Exercise brief =>
Line by line, output the entries below exactly as they appear.
+--
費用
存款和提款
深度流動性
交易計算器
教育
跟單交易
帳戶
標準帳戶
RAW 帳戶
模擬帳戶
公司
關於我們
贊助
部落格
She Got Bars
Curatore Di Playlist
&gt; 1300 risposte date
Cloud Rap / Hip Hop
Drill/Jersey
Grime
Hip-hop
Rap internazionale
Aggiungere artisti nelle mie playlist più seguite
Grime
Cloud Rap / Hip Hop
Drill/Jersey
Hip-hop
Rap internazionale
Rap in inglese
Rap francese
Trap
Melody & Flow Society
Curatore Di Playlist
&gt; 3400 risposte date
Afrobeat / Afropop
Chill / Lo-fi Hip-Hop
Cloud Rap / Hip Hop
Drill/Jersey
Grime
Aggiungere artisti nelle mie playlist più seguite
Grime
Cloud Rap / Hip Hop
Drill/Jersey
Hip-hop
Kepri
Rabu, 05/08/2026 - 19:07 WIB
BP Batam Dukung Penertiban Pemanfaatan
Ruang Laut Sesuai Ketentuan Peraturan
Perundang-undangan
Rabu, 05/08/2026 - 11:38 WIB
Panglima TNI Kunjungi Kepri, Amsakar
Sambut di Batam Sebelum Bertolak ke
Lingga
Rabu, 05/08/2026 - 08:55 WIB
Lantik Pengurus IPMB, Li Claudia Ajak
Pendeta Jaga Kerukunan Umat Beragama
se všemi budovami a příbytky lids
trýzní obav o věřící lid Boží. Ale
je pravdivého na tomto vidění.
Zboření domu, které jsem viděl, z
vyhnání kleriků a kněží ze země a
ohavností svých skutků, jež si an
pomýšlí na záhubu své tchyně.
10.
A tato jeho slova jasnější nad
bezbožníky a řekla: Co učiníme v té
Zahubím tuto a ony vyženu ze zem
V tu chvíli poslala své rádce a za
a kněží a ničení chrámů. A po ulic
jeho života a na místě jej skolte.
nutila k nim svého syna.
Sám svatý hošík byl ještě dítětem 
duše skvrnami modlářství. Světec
+--
Result for this exercise =>
費用
存款和提款
深度流動性
交易計算器
教育
跟單交易
帳戶
標準帳戶
RAW 帳戶
模擬帳戶
公司
關於我們
贊助
部落格
She Got Bars
Curatore Di Playlist
&gt; 1300 risposte date
Cloud Rap / Hip Hop
Drill/Jersey
Grime
Hip-hop
Rap internazionale
Aggiungere artisti nelle mie playlist più seguite
Grime
Cloud Rap / Hip Hop
Drill/Jersey
Hip-hop
Rap internazionale
Rap in inglese
Rap francese
Trap
Melody & Flow Society
Curatore Di Playlist
&gt; 3400 risposte date
Afrobeat / Afropop
Chill / Lo-fi Hip-Hop
Cloud Rap / Hip Hop
Drill/Jersey
Grime
Aggiungere artisti nelle mie playlist più seguite
Grime
Cloud Rap / Hip Hop
Drill/Jersey
Hip-hop
Kepri
Rabu, 05/08/2026 - 19:07 WIB
BP Batam Dukung Penertiban Pemanfaatan
Ruang Laut Sesuai Ketentuan Peraturan
Perundang-undangan
Rabu, 05/08/2026 - 11:38 WIB
Panglima TNI Kunjungi Kepri, Amsakar
Sambut di Batam Sebelum Bertolak ke
Lingga
Rabu, 05/08/2026 - 08:55 WIB
Lantik Pengurus IPMB, Li Claudia Ajak
Pendeta Jaga Kerukunan Umat Beragama
se všemi budovami a příbytky lids
trýzní obav o věřící lid Boží. Ale
je pravdivého na tomto vidění.
Zboření domu, které jsem viděl, z
vyhnání kleriků a kněží ze země a
ohavností svých skutků, jež si an
pomýšlí na záhubu své tchyně.
10.
A tato jeho slova jasnější nad
bezbožníky a řekla: Co učiníme v té
Zahubím tuto a ony vyženu ze zem
V tu chvíli poslala své rádce a za
a kněží a ničení chrámů. A po ulic
jeho života a na místě jej skolte.
nutila k nim svého syna.
Sám svatý hošík byl ještě dítětem 
duše skvrnami modlářství. Světec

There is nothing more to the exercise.